Is a Payday Loan Worth It to Help With Credit?

Generally, payday loans do not help build or improve your credit. As the lender does not report payments to the major credit bureaus, your on-time repayment doesn’t affect your credit score. Ultimately, it does not help you build a positive credit history. 

In case you desire to improve your credit, you need to look for several other effective alternatives to payday loans. This includes secured builder loans, credit builder loans, or personal loans from a bank or credit union.

How Can I Repair My Credit After a Payday Loan?

However, if you are planning to repair your bad credit history after completion of the due from your payday lending, here are a few viable options you can consider:

Use a Secured Credit Card

If your past credit history is not good enough, a secured credit card can be a highly effective way to start rebuilding credit. It works with a cash deposit named collateral. The deposit usually becomes your credit limit. For example, if you deposit $300, your credit limit will be $300.

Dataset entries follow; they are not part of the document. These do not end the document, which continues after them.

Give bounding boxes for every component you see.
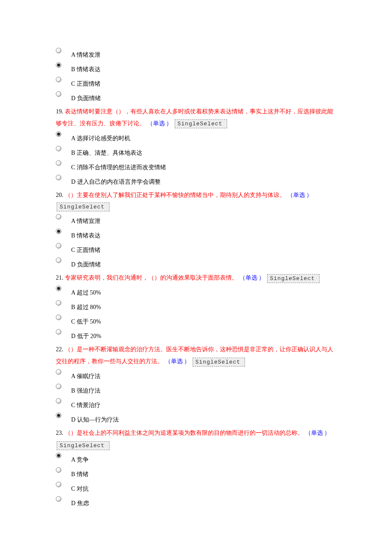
q18-option-d[interactable]: D 负面情绪 <box>56 90 337 105</box>
q20-option-b[interactable]: B 情绪表达 <box>56 228 337 242</box>
q19-option-b[interactable]: B 正确、清楚、具体地表达 <box>56 145 337 159</box>
q20-stem: 20. （）主要在使别人了解我们正处于某种不愉快的情绪当中，期待别人的支持与体谅… <box>56 189 337 201</box>
option-label: C 情景治疗 <box>71 397 101 410</box>
q22-option-c[interactable]: C 情景治疗 <box>56 397 337 412</box>
option-label: A 超过 50% <box>71 285 101 298</box>
q19-stem: 19. 表达情绪时要注意（），有些人喜欢在人多时或仗着权势来表达情绪，事实上这并… <box>56 106 337 130</box>
q20-option-d[interactable]: D 负面情绪 <box>56 257 337 271</box>
q22-option-b[interactable]: B 强迫疗法 <box>56 383 337 397</box>
q23-option-c[interactable]: C 对抗 <box>56 481 337 495</box>
question-text: （）主要在使别人了解我们正处于某种不愉快的情绪当中，期待别人的支持与体谅。 <box>65 192 285 198</box>
option-label: C 低于 50% <box>71 314 101 327</box>
q22-option-d[interactable]: D 认知—行为疗法 <box>56 412 337 426</box>
radio-icon[interactable] <box>56 398 61 404</box>
radio-icon[interactable] <box>56 413 61 418</box>
radio-icon[interactable] <box>56 482 61 487</box>
q22-option-a[interactable]: A 催眠疗法 <box>56 368 337 383</box>
option-label: D 负面情绪 <box>71 257 101 269</box>
q20-option-c[interactable]: C 正面情绪 <box>56 242 337 257</box>
option-label: C 正面情绪 <box>71 242 101 255</box>
option-label: A 情绪宣泄 <box>71 213 101 226</box>
q18-option-a[interactable]: A 情绪发泄 <box>56 47 337 61</box>
option-label: D 进入自己的内在语言并学会调整 <box>71 174 161 187</box>
radio-icon[interactable] <box>56 453 61 458</box>
radio-icon[interactable] <box>56 286 61 291</box>
q21-stem: 21. 专家研究表明，我们在沟通时，（）的沟通效果取决于面部表情。 （单选 ） … <box>56 272 337 284</box>
radio-icon[interactable] <box>56 257 61 263</box>
q20-option-a[interactable]: A 情绪宣泄 <box>56 213 337 228</box>
question-type-label: （单选 ） <box>147 120 173 127</box>
radio-icon[interactable] <box>56 214 61 220</box>
single-select-box[interactable]: SingleSelect <box>57 441 110 450</box>
option-label: A 竞争 <box>71 452 89 465</box>
radio-icon[interactable] <box>56 62 61 68</box>
single-select-box[interactable]: SingleSelect <box>193 358 245 367</box>
radio-icon[interactable] <box>56 467 61 473</box>
radio-icon[interactable] <box>56 175 61 180</box>
question-type-label: （单选 ） <box>305 430 331 436</box>
q22-stem: 22. （）是一种不断灌输观念的治疗方法。医生不断地告诉你，这种恐惧是非正常的，… <box>56 344 337 367</box>
radio-icon[interactable] <box>56 48 61 53</box>
radio-icon[interactable] <box>56 131 61 137</box>
question-type-label: （单选 ） <box>239 275 265 281</box>
question-number: 22. <box>56 346 63 353</box>
option-label: A 情绪发泄 <box>71 47 101 60</box>
single-select-box[interactable]: SingleSelect <box>57 202 110 211</box>
radio-icon[interactable] <box>56 369 61 375</box>
radio-icon[interactable] <box>56 146 61 151</box>
radio-icon[interactable] <box>56 91 61 97</box>
option-label: D 负面情绪 <box>71 90 101 103</box>
option-label: A 催眠疗法 <box>71 368 101 381</box>
option-label: D 认知—行为疗法 <box>71 412 119 425</box>
radio-icon[interactable] <box>56 228 61 234</box>
question-number: 20. <box>56 192 63 198</box>
q23-option-b[interactable]: B 情绪 <box>56 466 337 481</box>
single-select-box[interactable]: SingleSelect <box>267 274 320 283</box>
q18-option-b[interactable]: B 情绪表达 <box>56 61 337 76</box>
option-label: B 情绪表达 <box>71 61 101 74</box>
question-type-label: （单选 ） <box>165 358 190 364</box>
radio-icon[interactable] <box>56 315 61 320</box>
question-type-label: （单选 ） <box>287 192 313 198</box>
radio-icon[interactable] <box>56 243 61 249</box>
option-label: D 焦虑 <box>71 495 89 508</box>
q23-option-a[interactable]: A 竞争 <box>56 452 337 466</box>
radio-icon[interactable] <box>56 160 61 166</box>
q21-option-a[interactable]: A 超过 50% <box>56 285 337 299</box>
option-label: C 对抗 <box>71 481 89 494</box>
option-label: B 情绪 <box>71 466 89 479</box>
q19-option-a[interactable]: A 选择讨论感受的时机 <box>56 130 337 145</box>
option-label: B 强迫疗法 <box>71 383 101 396</box>
q21-option-b[interactable]: B 超过 80% <box>56 299 337 314</box>
option-label: B 超过 80% <box>71 299 101 312</box>
question-number: 21. <box>56 275 63 281</box>
question-number: 19. <box>56 108 63 115</box>
radio-icon[interactable] <box>56 77 61 82</box>
radio-icon[interactable] <box>56 384 61 389</box>
question-text: （）是社会上的不同利益主体之间为追逐某项为数有限的目的物而进行的一切活动的总称。 <box>65 430 303 436</box>
q21-option-c[interactable]: C 低于 50% <box>56 314 337 328</box>
q23-option-d[interactable]: D 焦虑 <box>56 495 337 510</box>
radio-icon[interactable] <box>56 300 61 306</box>
option-label: B 正确、清楚、具体地表达 <box>71 145 142 158</box>
single-select-box[interactable]: SingleSelect <box>175 119 228 128</box>
radio-icon[interactable] <box>56 496 61 502</box>
q19-option-d[interactable]: D 进入自己的内在语言并学会调整 <box>56 174 337 188</box>
question-number: 23. <box>56 430 63 436</box>
option-label: A 选择讨论感受的时机 <box>71 130 130 143</box>
option-label: C 正面情绪 <box>71 76 101 89</box>
question-text: 专家研究表明，我们在沟通时，（）的沟通效果取决于面部表情。 <box>65 275 238 281</box>
quiz-content: A 情绪发泄 B 情绪表达 C 正面情绪 D 负面情绪 19. 表达情绪时要注意… <box>56 47 337 510</box>
q23-stem: 23. （）是社会上的不同利益主体之间为追逐某项为数有限的目的物而进行的一切活动… <box>56 427 337 451</box>
radio-icon[interactable] <box>56 329 61 335</box>
option-label: C 消除不合情理的想法进而改变情绪 <box>71 159 166 172</box>
q19-option-c[interactable]: C 消除不合情理的想法进而改变情绪 <box>56 159 337 174</box>
q20-select-row: SingleSelect <box>56 202 337 211</box>
option-label: B 情绪表达 <box>71 228 101 240</box>
q21-option-d[interactable]: D 低于 20% <box>56 328 337 343</box>
option-label: D 低于 20% <box>71 328 101 341</box>
q18-option-c[interactable]: C 正面情绪 <box>56 76 337 90</box>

Debt Management Plans (DMPs)

If you are struggling with payday loan debt and other financial obligations, seek professional guidance from a non-profit credit counseling organization. They usually help consider within an effective Debt Management Plan. It not only consolidates your debt, but also lowers your interest and helps to make regular payment.

Monitor Your Credit Regularly

Along with all above, you must have to stay on top of your credit progress, monitor your credit report regularly and check for improvement. You can use some advanced tools like Credit Karma or Experian for effective monitoring and identify errors earlier.

Make On-Time Payments

Your debt payment history makes 35% of your credit score. So focus on making on-time repair of other debt loans. Set up payment reminders or use automatic bill pay to prevent missing any due date.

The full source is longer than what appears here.